PROBLEM. Both the line with "kwiecień 2018" and the line with "Coluna publicada em O Globo" in the records below must appear in the output, along with every line between them, exactly and with nothing added.

=== EXCERPTED RECORDS ===

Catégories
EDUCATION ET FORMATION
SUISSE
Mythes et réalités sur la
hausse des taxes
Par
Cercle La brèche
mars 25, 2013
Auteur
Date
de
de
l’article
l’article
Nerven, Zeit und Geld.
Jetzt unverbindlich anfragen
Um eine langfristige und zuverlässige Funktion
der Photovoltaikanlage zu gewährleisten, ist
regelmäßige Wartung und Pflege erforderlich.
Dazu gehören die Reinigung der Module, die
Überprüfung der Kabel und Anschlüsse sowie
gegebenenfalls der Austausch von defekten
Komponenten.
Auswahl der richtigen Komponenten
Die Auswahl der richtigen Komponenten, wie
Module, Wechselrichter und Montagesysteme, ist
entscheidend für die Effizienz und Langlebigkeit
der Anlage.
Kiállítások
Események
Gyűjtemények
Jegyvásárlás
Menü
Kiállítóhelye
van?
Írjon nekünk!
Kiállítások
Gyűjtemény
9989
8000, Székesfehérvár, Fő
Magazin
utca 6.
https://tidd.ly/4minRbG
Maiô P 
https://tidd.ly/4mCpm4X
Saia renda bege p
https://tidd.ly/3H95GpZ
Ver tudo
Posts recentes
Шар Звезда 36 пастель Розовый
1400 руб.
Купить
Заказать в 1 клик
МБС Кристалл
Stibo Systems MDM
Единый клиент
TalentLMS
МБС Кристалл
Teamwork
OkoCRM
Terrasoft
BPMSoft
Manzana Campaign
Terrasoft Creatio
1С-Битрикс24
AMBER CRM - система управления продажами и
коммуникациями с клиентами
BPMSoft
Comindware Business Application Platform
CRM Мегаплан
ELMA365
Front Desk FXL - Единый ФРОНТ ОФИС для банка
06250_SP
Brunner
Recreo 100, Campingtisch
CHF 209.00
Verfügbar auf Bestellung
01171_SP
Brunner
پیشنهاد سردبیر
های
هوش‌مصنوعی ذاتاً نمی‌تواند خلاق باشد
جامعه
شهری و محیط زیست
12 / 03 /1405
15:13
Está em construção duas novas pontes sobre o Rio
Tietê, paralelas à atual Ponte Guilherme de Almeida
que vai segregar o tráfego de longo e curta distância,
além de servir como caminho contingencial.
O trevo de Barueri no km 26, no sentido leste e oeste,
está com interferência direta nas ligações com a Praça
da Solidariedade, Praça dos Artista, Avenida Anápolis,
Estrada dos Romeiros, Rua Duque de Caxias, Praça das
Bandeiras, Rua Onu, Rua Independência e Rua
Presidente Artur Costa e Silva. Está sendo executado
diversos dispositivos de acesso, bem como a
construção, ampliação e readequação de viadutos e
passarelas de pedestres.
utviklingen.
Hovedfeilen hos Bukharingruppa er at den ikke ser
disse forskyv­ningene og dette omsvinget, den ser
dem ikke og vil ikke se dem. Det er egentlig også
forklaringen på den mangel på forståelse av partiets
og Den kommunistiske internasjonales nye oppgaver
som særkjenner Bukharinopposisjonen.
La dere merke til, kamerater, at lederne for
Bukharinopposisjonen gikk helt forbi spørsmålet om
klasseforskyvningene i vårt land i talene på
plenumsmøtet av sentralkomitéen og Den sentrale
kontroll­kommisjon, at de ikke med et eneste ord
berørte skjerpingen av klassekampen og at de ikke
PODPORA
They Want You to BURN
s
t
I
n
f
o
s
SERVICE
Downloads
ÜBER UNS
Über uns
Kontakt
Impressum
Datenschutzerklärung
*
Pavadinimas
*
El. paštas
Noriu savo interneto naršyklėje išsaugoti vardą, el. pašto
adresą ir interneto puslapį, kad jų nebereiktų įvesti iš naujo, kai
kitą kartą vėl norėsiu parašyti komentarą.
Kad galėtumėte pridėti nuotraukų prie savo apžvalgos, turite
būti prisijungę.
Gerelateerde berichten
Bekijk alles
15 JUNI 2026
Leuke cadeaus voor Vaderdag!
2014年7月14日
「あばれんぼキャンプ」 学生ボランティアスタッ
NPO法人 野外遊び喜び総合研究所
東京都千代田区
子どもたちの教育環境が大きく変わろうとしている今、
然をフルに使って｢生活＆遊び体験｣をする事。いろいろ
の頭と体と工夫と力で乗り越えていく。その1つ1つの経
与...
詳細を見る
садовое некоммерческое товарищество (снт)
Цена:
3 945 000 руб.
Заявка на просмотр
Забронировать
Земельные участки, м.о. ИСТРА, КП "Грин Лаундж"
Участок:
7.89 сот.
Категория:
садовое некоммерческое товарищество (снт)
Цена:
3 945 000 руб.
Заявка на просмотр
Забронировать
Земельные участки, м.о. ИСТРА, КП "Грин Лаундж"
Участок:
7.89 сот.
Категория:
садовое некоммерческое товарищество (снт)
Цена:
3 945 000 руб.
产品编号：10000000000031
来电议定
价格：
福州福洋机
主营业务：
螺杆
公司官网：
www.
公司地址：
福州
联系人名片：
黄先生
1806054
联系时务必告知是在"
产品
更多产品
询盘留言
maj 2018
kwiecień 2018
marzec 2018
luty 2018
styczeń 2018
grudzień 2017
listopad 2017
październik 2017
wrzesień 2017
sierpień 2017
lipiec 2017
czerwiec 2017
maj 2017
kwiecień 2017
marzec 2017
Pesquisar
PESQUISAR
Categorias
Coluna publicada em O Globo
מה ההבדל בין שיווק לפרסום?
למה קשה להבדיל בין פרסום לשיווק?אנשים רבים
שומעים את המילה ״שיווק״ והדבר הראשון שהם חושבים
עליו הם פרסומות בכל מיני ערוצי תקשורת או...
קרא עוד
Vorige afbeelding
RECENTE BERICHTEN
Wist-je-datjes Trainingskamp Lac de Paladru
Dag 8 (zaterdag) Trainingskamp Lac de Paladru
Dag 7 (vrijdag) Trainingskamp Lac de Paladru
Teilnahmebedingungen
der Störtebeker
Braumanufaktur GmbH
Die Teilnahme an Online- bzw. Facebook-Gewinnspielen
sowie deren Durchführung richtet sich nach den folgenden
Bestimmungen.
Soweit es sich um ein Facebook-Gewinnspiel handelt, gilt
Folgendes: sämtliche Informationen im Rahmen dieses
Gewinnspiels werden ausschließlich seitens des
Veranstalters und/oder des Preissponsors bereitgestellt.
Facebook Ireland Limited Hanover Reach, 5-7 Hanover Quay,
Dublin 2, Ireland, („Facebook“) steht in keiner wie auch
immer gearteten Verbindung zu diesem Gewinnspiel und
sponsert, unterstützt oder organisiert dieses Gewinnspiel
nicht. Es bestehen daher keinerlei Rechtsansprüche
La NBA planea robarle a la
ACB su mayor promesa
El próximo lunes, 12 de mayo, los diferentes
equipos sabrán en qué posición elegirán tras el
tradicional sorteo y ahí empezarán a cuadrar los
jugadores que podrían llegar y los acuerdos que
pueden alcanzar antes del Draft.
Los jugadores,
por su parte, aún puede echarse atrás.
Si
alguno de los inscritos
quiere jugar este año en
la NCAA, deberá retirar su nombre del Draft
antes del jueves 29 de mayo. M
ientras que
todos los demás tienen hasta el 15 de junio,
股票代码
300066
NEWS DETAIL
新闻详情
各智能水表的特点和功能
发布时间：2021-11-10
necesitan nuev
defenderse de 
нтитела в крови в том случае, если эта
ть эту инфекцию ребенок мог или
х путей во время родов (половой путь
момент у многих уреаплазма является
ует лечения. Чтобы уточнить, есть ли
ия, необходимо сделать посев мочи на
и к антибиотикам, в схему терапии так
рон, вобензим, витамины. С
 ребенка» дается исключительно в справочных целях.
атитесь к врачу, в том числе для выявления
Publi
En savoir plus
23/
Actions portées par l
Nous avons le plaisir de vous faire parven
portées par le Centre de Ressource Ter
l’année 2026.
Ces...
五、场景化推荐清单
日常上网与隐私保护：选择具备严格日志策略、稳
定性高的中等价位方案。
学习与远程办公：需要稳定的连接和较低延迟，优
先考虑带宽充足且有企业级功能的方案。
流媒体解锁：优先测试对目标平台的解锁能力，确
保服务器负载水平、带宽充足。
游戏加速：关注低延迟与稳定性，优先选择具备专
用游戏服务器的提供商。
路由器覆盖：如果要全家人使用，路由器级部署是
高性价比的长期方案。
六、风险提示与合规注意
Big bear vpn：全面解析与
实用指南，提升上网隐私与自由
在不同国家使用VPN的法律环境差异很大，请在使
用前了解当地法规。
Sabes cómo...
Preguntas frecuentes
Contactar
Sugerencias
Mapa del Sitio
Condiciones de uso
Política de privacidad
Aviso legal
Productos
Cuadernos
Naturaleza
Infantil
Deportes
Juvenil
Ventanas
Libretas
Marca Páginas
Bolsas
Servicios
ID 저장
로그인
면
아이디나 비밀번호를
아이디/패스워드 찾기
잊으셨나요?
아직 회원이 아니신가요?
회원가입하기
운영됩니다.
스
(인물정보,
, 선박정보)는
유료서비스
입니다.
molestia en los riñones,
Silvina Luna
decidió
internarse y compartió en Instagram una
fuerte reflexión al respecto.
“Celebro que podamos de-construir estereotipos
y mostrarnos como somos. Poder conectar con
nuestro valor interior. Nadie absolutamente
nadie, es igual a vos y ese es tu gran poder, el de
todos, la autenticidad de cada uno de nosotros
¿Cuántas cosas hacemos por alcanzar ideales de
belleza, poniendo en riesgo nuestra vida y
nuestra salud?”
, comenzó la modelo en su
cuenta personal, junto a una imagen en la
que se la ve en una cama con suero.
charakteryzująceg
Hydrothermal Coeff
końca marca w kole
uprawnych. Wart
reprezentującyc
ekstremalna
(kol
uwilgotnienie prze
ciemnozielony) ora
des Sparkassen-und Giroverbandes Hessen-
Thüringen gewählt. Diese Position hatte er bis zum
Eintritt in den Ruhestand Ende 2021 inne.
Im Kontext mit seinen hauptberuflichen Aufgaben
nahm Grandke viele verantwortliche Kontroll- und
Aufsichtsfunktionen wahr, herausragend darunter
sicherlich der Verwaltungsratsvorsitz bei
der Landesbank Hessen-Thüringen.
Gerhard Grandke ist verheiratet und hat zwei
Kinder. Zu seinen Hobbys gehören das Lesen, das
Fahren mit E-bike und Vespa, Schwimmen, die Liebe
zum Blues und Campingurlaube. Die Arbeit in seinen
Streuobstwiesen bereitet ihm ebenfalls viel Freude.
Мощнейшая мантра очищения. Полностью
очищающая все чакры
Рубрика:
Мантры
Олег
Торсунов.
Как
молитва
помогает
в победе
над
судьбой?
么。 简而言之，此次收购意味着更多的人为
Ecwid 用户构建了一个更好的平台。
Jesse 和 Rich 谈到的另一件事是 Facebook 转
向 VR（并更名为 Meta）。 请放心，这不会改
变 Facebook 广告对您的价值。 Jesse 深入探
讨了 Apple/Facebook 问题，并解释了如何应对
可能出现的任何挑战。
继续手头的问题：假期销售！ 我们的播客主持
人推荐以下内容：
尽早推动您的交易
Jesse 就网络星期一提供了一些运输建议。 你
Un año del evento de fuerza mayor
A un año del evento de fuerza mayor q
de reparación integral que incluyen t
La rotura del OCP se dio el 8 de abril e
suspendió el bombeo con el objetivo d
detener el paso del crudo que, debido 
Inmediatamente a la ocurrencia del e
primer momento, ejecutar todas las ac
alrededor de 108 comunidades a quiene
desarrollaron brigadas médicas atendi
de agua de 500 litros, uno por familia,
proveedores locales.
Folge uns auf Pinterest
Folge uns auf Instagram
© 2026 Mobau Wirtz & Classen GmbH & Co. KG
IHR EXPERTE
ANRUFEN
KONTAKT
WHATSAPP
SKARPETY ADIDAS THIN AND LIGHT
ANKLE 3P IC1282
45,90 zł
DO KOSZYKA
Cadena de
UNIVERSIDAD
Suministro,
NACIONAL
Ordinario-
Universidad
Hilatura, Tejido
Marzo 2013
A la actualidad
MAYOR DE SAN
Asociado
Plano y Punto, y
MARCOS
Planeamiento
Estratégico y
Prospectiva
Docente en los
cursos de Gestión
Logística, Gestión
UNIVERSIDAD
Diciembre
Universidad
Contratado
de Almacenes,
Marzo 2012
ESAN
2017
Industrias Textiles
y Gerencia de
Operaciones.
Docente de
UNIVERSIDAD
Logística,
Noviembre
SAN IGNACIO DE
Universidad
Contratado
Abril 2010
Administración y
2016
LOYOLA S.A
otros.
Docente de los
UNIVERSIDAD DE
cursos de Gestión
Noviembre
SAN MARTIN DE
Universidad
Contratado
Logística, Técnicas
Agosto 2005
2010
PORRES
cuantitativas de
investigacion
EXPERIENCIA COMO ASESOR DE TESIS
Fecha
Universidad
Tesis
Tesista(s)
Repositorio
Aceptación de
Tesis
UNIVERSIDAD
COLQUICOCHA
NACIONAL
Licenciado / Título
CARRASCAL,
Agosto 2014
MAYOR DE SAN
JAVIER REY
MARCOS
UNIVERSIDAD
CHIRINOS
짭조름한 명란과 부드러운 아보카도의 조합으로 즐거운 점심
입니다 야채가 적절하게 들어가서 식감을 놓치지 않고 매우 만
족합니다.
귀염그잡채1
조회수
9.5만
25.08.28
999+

===

OUTPUT OF THE EXERCISE.
kwiecień 2018
marzec 2018
luty 2018
styczeń 2018
grudzień 2017
listopad 2017
październik 2017
wrzesień 2017
sierpień 2017
lipiec 2017
czerwiec 2017
maj 2017
kwiecień 2017
marzec 2017
Pesquisar
PESQUISAR
Categorias
Coluna publicada em O Globo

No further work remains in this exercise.